Siguiendo las instrucciones de Durzo, Kylar parecía alguien con un Talento inmenso y sin explotar. Por lo demás, tenía el olor y el aspecto de un hombre cualquiera. Mientras no usara el ka’kari o su Talento, el disfraz aguantaría.
—He venido a ver a mi esposa —anunció.
—Vi está estudiando, pero puedo encargar que la lleven contigo después de comer.
—Me refiero a la mujer que escogí yo, no vosotras. —Kylar esbozó una leve sonrisa. La hermana Ariel palideció.
—No tienes ni idea de lo que estás haciendo, ¿verdad? —preguntó.
—Tal vez no soy el único.
—¿Y tú? —le preguntó la hermana a Durzo—. ¿También tienes alguna exigencia que costará vidas?
—Yo solo he venido a ver a mi hija —dijo Durzo.

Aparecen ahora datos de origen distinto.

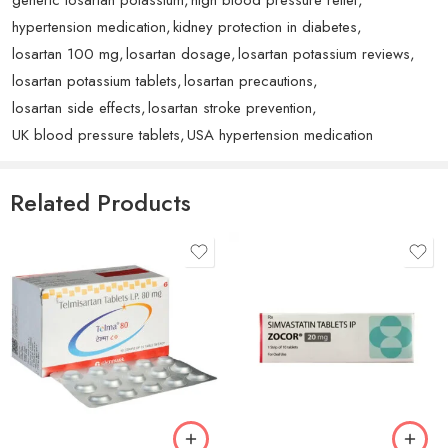
I had questions. Truly a fantastic purchase and would
hypertension medication
,
kidney protection in diabetes
,
highly recommend to anyone. The Losartan performs
losartan 100 mg
,
losartan dosage
,
losartan potassium reviews
,
exceptionally.
losartan potassium tablets
,
losartan precautions
,
losartan side effects
,
losartan stroke prevention
,
UK blood pressure tablets
,
USA hypertension medication
Rated
5
out
Chinedu Kelly
–
August 9, 2025
of 5
Related Products
Excellent quality and great customer service. The product
arrived in perfect condition and works exactly as
described. Very pleased. The Losartan performs
exceptionally.
Rated
5
out
Christian E.
–
August 28, 2024
of 5
Excellent quality and great customer service. The product
arrived in perfect condition and works exactly as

El funeral se celebró antes que la boda. Dorian no quería que lo primero que viera con su flamante esposa fuese a unas locas arrojándose al fuego y chillando mientras se abrasaban vivas. Tampoco quería que viera las docenas de cuerpecillos que sus hombres echarían antes a las llamas. Había informado a Jenine de que había purgado a los infantes que conspiraban contra él, pero le había dicho que a los más jóvenes sencillamente los había mandado a otra parte.
En fin, el infierno contaba como
otra parte
, supuso. El cielo desde luego lo era.
Dorian, por supuesto, nunca había visto la cremación de un rey dios, pero varios de los meisters más viejos sí. Había un ritual que observar, pese al fraude en torno al que giraba todo: rara vez el cuerpo incinerado pertenecía realmente a un monarca. Sin embargo, la pira de Garoth Ursuul no acogería a un sustituto. Garoth había sido un hombre consagrado al mal con todo su ser, pero también poseyó una gran alma, un horror que podría haber sido una maravilla, y era el padre de Dorian.

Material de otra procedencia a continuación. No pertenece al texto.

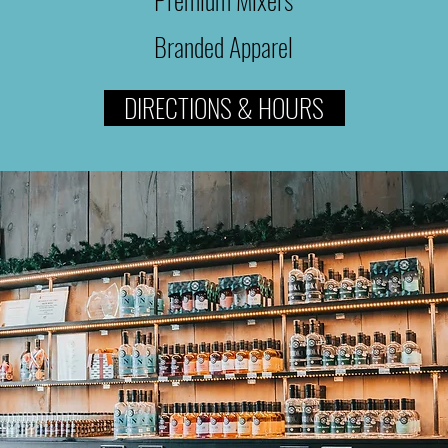
Branded Apparel
DIRECTIONS & HOURS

Solo los meisters tenían permitido asistir al funeral divino, pero esa restricción significaba poco, pues casi todos los altos funcionarios del gobierno de Khalidor eran brujos. Había generales, burócratas, los maestros del tesoro y hasta los jefes de las cocinas. Recaudadores de impuestos y soldados se colocaron según su rango. Dorian pronunció las absurdas palabras de alabanza a Khali, y ellos profirieron sus absurdos estribillos de devoción. Prendieron los fuegos y Dorian notó que todos los meisters formaban una trama de vir para neutralizar el acre hedor de la grasa humana quemada. Cuando la hoguera ardía con más fuerza, hizo que le llevaran el harén delante y reclamó a casi todas las mujeres. Hubo cejas alzadas, pero nada más. Se esperaba que un rey dios fuese voraz. Las ocho esposas y concubinas que habían optado por la muerte se adelantaron, algo que se consideró un guiño modesto pero adecuado a la tradición. Se había proporcionado a las mujeres vino aderezado generosamente con adormidera, y seis de ellas se habían entregado con ganas a su bebida. Dos estaban sobrias. Todas parecían satisfechas con su locura, y no se encogieron ni siquiera cuando los eunucos las levantaron para lanzarlas al fuego.
Los gritos fueron espantosos, pero misericordiosamente breves. Se consideraba un mayor sacrificio a Khali que su sufrimiento se prolongara, pero Dorian ya estaba entregando a la diosa más de lo que le correspondía. Tendría que haberles prohibido que se unieran a Garoth. Sin embargo, si las hubiese obligado a vivir y de verdad hubieran amado a Garoth, unas mujeres así podrían haberse convertido en veneno.